My house currently has portions with original "lap-board" siding covered over with cement siding along with sections where the lap was replaced by painted T1-11. My wife would like to return the house to it's original 1870s appearance but we have been unable to find a suitable siding product that #1 fits our budget, #2 is not vinyl, and/or #3 accurately matches the original lap-boards. But the texture of the 4x8ft T1-11 sheets comes close.

So my question is "Is it feasible to cut T1-11 plywood sheets into the same dimensions as the lap-boards, water seal them on all sides (using something like iac, Thompson's Water Seal or epoxy primer), then install them with an overlay like the original lap-boards?"

Yes I am aware of the layers showing on the lower edge, but the plywood can be faux finished to minimize the layers being visible. And yes I also know that plywood based products can de-laminate if moisture gets between the layers.

Then there is also the question of building codes and inspectors.

Anyone here have either/or direct experience doing this or an educated opinion of some sorts? Like I said above that posting this question on contractor's forums has only netted the chorus chanting "Tyvec & vinyl! Tyvek & vinyl!" which has been ruled out because our house has a dirt basement which is chronically wet plus the fact that I don't want my house to look like a glorified single-wide.

Thanks in advance!

Aardvark
June 3rd, 2011, 01:52 AM
Wood is good but Vinyl's final.

Sorry, but the contractors are essentially correct.:Wink:

As to your question... have you and the wife looked at the cost against what this does to the re-sale value of the house? If I were you I would contact a home inspector and get an opinion on this type of treatment in case it presents any known and disagreeable issues... might call a real-estate agent and ask the same.

Sometimes a renovation can work against you if it narrows down your options come sale time.

Plywood will eventually give you some grief and you need to have a plan to easily replace the pieces that come apart... but you know that.

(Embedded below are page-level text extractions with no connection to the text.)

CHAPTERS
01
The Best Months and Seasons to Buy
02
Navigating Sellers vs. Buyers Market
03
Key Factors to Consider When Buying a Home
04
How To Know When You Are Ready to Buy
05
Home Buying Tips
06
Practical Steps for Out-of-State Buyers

I would think long and hard about this approach.


Cheers,
Aardvark



.

dwoz
June 3rd, 2011, 03:53 AM
The only thing good about doing the house in de-constructed T1-11 as you've described, is that you'll have good practice under your belt for when you re-do it in 5 years.

When you say "lap siding" you mean clapboards, correct?

samc
June 3rd, 2011, 07:40 AM
Maybe you don't care about the resale value or having to redo it in a few years, but does the fire code allow you to do what you're asking, and will it void your home insurance?

dwoz
June 3rd, 2011, 10:28 AM
T1-11 is already certified for exterior walls. The fact that you choose to chop it up and install it sideways doesn't matter.

Radiation....are you overlooking the fact that traditional cedar or pine clapboard siding has a taper to allow it to sit down on the surface?

radiationroom
June 3rd, 2011, 01:06 PM
Wood is good but Vinyl's final.

Vinyl is good for about 25 years, but after about 5 years it starts to fade and looks like shit. There are about twenty or so examples with two blocks of my house that prove this. Vinyl is NOT fireproof (http://www.fourseasonsroofingandsiding.com/Vinyl_Siding_Fire_NJ.htm) by any stretch of the imagination, it doesn't breath and it is prone to wind damage. Cement or (better yet) asbestos siding (unavailable new) is what we want ideally but we are looking at a twenty grand price tag for materials.


Sorry, but the contractors are essentially correct.

My experience is that most home remodeling CON-tractors are in business to CON you out of your money. Home remodeling is by far the sleaziest business on the face of the earth, way more sleazier than music and politics combined. One bad experience after another has turned me into a DIY'er all the way. I had to have my roof done twice over by two different CON-tractors to get it right. Long story if you want to hear it. I have other nightmares too in dealing with CON-tractors. Rest of rant deleted.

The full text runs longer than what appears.